**Task brief:** Pull out of the data below the stretch of lines bounded by the one containing "the electrode with" and the one containing "If the tip is mechanically", both bounds included, unchanged.

**Extracted records:**
>>>

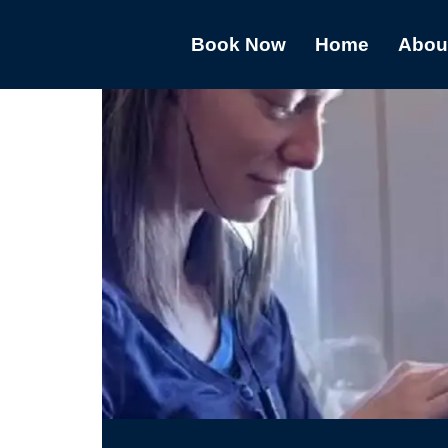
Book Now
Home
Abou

<<<
>>>

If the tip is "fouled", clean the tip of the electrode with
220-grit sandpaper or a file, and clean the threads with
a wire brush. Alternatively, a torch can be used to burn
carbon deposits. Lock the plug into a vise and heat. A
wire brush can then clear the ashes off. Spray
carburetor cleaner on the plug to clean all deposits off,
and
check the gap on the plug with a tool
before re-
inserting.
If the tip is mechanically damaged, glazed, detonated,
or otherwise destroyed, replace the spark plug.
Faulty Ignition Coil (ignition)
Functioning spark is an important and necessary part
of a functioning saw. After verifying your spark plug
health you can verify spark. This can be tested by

<<<

**Response to the task:**
If the tip is "fouled", clean the tip of the electrode with
220-grit sandpaper or a file, and clean the threads with
a wire brush. Alternatively, a torch can be used to burn
carbon deposits. Lock the plug into a vise and heat. A
wire brush can then clear the ashes off. Spray
carburetor cleaner on the plug to clean all deposits off,
and
check the gap on the plug with a tool
before re-
inserting.
If the tip is mechanically damaged, glazed, detonated,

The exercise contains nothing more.